Suddenly Helen is the talk of the town, a “Where’s the Beef”-type celebrity appearing on talk shows and attracting the attention of a suitor in the form of Hollywood mover and shaker Victor Chellis. Helen is living Stacy’s dream, while Stacy herself has suddenly turned into her mother, nagging Helen about her career, her love life, and everything else while Helen blows her off, much the way Stacy used to treat her. The situation couldn’t be more aggravating, until Stacy starts to suspect that Victor may be more dangerous than he appears and she’s the only one who can save her mother.
Lucky Stars is one of those books that isn’t common enough, a fast and funny confection that shows no signs of an author straining for effect. The humor flows easily from the breezy first-person narration, with a heroine who manages to retain her likeability throughout her madcap misadventures.
Heller drops names and offers numerous pop culture references that come naturally; unlike so many other books where the use of real people, places and TV shows only make the story seem that much more fake (and often, more annoying), they seem perfectly fitting in Heller’s more convincing present-day Hollywood and add to the story’s believability.

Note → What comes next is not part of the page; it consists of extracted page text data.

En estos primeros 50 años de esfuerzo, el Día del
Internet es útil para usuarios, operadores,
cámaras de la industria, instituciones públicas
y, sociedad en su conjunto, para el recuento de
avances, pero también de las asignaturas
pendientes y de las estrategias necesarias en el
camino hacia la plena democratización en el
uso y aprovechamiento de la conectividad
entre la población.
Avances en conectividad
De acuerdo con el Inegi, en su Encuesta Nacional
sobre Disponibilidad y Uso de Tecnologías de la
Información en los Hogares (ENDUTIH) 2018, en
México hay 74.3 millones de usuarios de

Perhaps appropriately, Lucky Stars is also completing lacking in substance. The story is so light the book would float away if the hardback cover weren’t holding it down. Other than its narrator heroine, and to some degree, her love interest, none of the characters have any depth. This is only really a problem with Helen, who is the focus of so much of the story yet who never seems like anything but a cartoon, regardless of which side of her is being shown, the pre-success or after. The suspense element regarding her boyfriend, and later, fiancé, is too obvious and certainly too thin considering how much of the latter part of the book is built on it.

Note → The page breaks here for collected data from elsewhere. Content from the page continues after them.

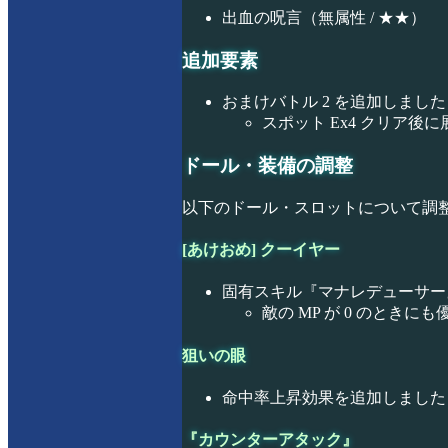
出血の呪言（無属性 / ★★）
追加要素
おまけバトル 2 を追加しました
スポット Ex4 クリア
ドール・装備の調整
以下のドール・スロットについて調
[あけおめ] クーイヤー
固有スキル『マナレデューサー』
敵の MP が 0 のとき
狙いの眼
命中率上昇効果を追加しました
『カウンターアタック』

This is still a book that flies by, carrying the reader along from one amusing incident to the next. Parts of the story have an anecdotal feel, covering Stacy’s trials as a struggling actress in a way that for the most part is humorous instead of painful. There are those books destined to stick with us, and those that are good for a couple of highly entertaining hours. For the most part, Lucky Stars is a solid example of the latter. It’s fluffy, no doubt about it, but also reliably fun.